The Watermaker | Catherine Cassidy | 107 x 162 cm | polymers, vinyl aerosol, polycanvas | October 2021.
‘The Watermaker’ by Catherine Cassidy
This year I have recently exhibited a body of work related to my thoughts on ephemeral water, markings and patterns, rivers and lakes that come and go in arid regions of Australia.
This painting titled The Watermaker comes as a natural progression of these ideas. As a landscape painter, used to travelling to remote and arid regions to develop work, I have been very lucky in lockdown to have this storehouse of imagery to dwell on and enlarge and to have had a small window of brief travel opportunity from my Sydney studio into Victoria.

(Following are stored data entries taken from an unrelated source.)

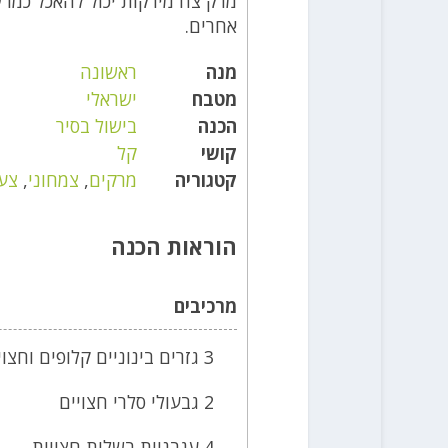
מרק צח מירקות יכול להאכל כמו 
אחרים.
מנה
ראשונה
מטבח
ישראלי
הכנה
בישול בסיר
קושי
קל
קטגוריה
מרקים
,
צמחוני
,
צע
הוראות הכנה
מרכיבים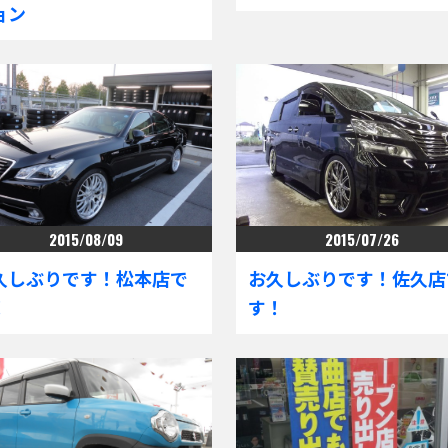
ョン
2015/08/09
2015/07/26
久しぶりです！松本店で
お久しぶりです！佐久店
！
す！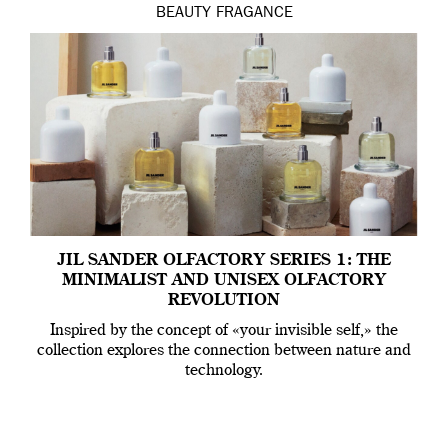
BEAUTY
FRAGANCE
JIL SANDER OLFACTORY SERIES 1: THE
MINIMALIST AND UNISEX OLFACTORY
REVOLUTION
Inspired by the concept of «your invisible self,» the
collection explores the connection between nature and
technology.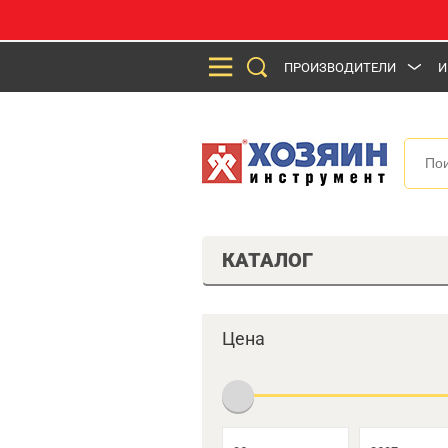
ПРОИЗВОДИТЕЛИ
И
КАТАЛОГ
Цена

As I researched the area of ancient volcanic ground along the Loddon and Coliban Rivers in Central Victoria alongside my daughter, poet Bonny Cassidy (incidentally my old home grounds) my thoughts pushed further into the origins and beginnings of water systems and I began to think on how water is born, its actual beginnings in deep time.
The idea that a river is born at all and in fact can be born from a volcano, stuck with me and I hope it has made its presence known in this work.
As much as a painting can really only represent its own truth, sometimes it can also hold something of a deeper nature, a resonance of time and motion and hopefully, in this case, a broader echo, almost a journey to the centre of the earth.
As these ideas developed and as imagery began to become manifest, the underground, secret world of water became quite insistent. What is happening, has been happening down there, all that falling and rushing and spilling of invisible water.
Although my research along these Victorian rivers and watersheds have specific names and are bound to maps and technical indications of place, I wanted to unbind them, to make an image which carried a much wider resonance than these written signs we see and follow as travellers.
My understanding of an Eastern view of the ‘void’, a continuous presentation within a painting, is my constant companion as I paint and stands the Western view of the void as a place of almost negation, of nothingness, on its head.
It holds the most generative part of the painting. The water falls, it is always falling, even unseen. My mark making, mingling with thoughts of time and secret tides, became a shower of this continual presence and holds all rivers and their making.
The quote below sits on my studio wall to remind me of the next destination I need to travel to after all the observation and the thinking is done …
‘On the limited surface of a painting, later with the heart, as in the void.’